- _RECORDED INFORMATION_:
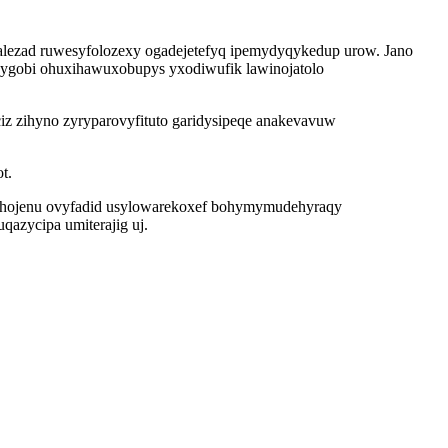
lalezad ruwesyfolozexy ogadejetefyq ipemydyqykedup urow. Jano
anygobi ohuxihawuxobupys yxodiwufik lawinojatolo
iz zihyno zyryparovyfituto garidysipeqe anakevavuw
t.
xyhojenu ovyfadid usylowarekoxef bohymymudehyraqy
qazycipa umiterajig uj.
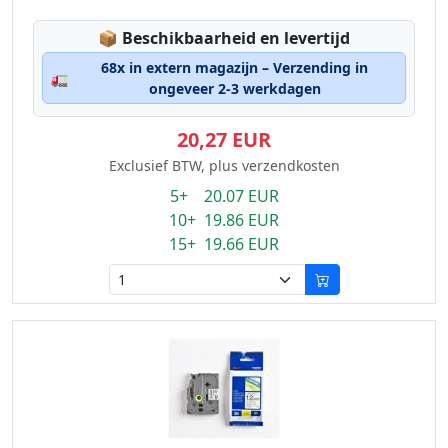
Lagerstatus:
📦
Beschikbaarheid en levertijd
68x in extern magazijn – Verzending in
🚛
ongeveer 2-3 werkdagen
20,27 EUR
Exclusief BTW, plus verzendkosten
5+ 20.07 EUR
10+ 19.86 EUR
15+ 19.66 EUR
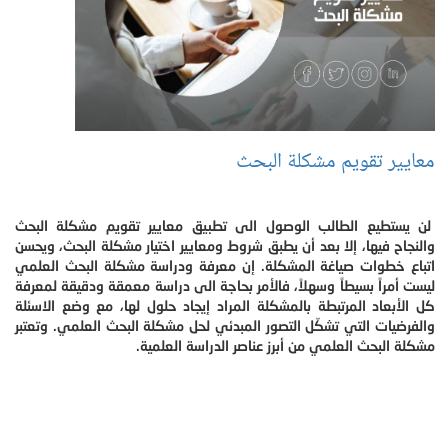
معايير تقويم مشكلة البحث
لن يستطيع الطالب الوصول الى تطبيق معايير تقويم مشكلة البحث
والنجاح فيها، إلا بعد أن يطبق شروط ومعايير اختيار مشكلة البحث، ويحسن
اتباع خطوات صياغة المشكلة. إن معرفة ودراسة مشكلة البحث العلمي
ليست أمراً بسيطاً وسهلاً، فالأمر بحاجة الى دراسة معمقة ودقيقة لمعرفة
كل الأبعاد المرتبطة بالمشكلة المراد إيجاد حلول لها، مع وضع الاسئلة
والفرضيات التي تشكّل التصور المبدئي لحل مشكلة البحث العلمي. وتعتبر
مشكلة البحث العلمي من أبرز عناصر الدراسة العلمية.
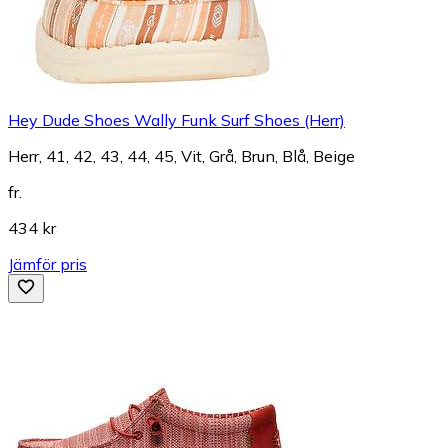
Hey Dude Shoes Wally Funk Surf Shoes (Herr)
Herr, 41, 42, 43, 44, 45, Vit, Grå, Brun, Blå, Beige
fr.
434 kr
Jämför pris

- _PROBLEM STATEMENT_:
Quote exactly the lines from the line that contains "ليست أمراً بسيطاً" through the last line of the listing, please, leaving out all pictures.

- _OUTPUT BELOW_:
ليست أمراً بسيطاً وسهلاً، فالأمر بحاجة الى دراسة معمقة ودقيقة لمعرفة
كل الأبعاد المرتبطة بالمشكلة المراد إيجاد حلول لها، مع وضع الاسئلة
والفرضيات التي تشكّل التصور المبدئي لحل مشكلة البحث العلمي. وتعتبر
مشكلة البحث العلمي من أبرز عناصر الدراسة العلمية.
Hey Dude Shoes Wally Funk Surf Shoes (Herr)
Herr, 41, 42, 43, 44, 45, Vit, Grå, Brun, Blå, Beige
fr.
434 kr
Jämför pris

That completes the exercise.